A second problem with the new guidance is that it does little to further clarify a “geographically contiguous” property. Although this phrase had not been used previously, the concept had been embodied in the presumptive assumption that a public right-of-way served as a boundary between two properties. The FY 2017 ESL explicitly rejects this presumption. Last week’s News Brief also rejects the public right-of-way distinction, but suggests that a proper boundary might be a “road” or “major thoroughfare.”

On the same subject, the News Brief contains guidance that single schools or libraries can define separate campuses on the same grounds for their own administrative purpose, as long as they document the basis for their determinations. Why such documentation is important is questionable since the News Brief indicates that, in any event, E-rate will apply its own definition of a “geographically contiguous” property.

Additional guidance will be required on the definitions of “campus” “geographically contiguous,” and on the distinctions between Category 1 and Category 2.

Deadline Extensions for Fiber Implementation:

The FCC’s new rules on fiber system construction indicate that the eligibility of such systems require the fibers to be operational (“used or lit”) within the funding year for which discounts are to be provided. For FY 2016, the funding year ends June 30, 2017. Under certain circumstances for which construction is “unavoidably delayed,” an applicant can request a one year extension.

The question being asked by many applicants who applied for FY 2016 fiber discounts, but who have not yet, or have just recently, been funded, is whether late funding would justify an extension. The News Brief suggests that a “Late FCDL” is an example of when one may seek a service delivery deadline extension, implying, but not explicitly stating, that such a request would be approved.

Please note the difference between the treatment of fiber installations and other types of eligible services involving one-time installation charges.

  1. The normal service delivery deadline for other one-time services is September 30th, three months into the following funding year. For fiber, it’s June 30th of the current funding year.
  2. FCDLs for other one-time services approved after March 1st of a funding year automatically generate an additional one-year extension of the service delivery deadline. No similar automatic extension is granted for fiber FRNs.

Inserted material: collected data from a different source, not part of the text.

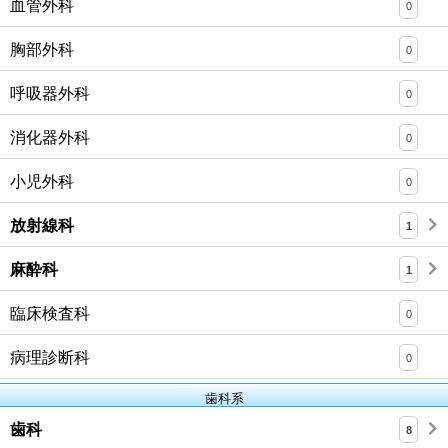
血管外科
0
胸部外科
0
呼吸器外科
0
消化器外科
0
小児外科
0
放射線科
1
麻酔科
1
臨床検査科
0
病理診断科
0
歯科系
歯科
8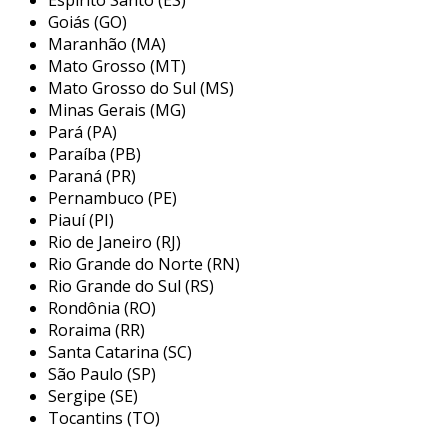
temperatura e ao tipo de fluido que o selo irá
Goiás (GO)
Maranhão (MA)
vedar. essa variedade de opções permite que os
Mato Grosso (MT)
selos mecânicos sejam utilizados em uma
Mato Grosso do Sul (MS)
ampla gama de indústrias, como petroquímica,
Minas Gerais (MG)
alimentícia e farmacêutica.
Pará (PA)
principais aplicações do selo
Paraíba (PB)
Paraná (PR)
mecânico
Pernambuco (PE)
Piauí (PI)
os selos mecânicos têm um papel essencial em
Rio de Janeiro (RJ)
diversas aplicações industriais, onde a
Rio Grande do Norte (RN)
estanqueidade é uma prioridade. com sua
Rio Grande do Sul (RS)
capacidade de evitar vazamentos, eles são
Rondônia (RO)
amplamente utilizados em sistemas de
Roraima (RR)
bombeamento, compressão e transporte de
Santa Catarina (SC)
fluidos. entre os principais campos de aplicação,
São Paulo (SP)
destacam-se:
Sergipe (SE)
Tocantins (TO)
indústria de processamento químico:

Although not covered in this News Brief, there are at least three other critical aspects of fiber installations that must be noted.

  1. Assuming a properly bid contract is in place, the fiber rules permit construction to begin as early as January 1st of the preceding funding year. This is well before an application has been submitted, much less approved. Fiber rules also permit contractual progress payments before July 1st of the funding year. Applicants must recognize that such work and payments are subject to the risk of ultimate E-rate funding.
  2. Even after funding is approved, E-rate payments made on fiber work in progress are at risk if the fiber system is not completed by the service delivery deadline.
  3. USAC has indicated that the fiber operational requirement applies on a circuit-by-circuit basis. Larger multi-node systems may require more than one year for construction. As such, such systems may have to be segmented and funded over multiple years. Applicants who have applied for large fiber systems in FY 2016 may need to reapply for portions of the same network in FY 2017.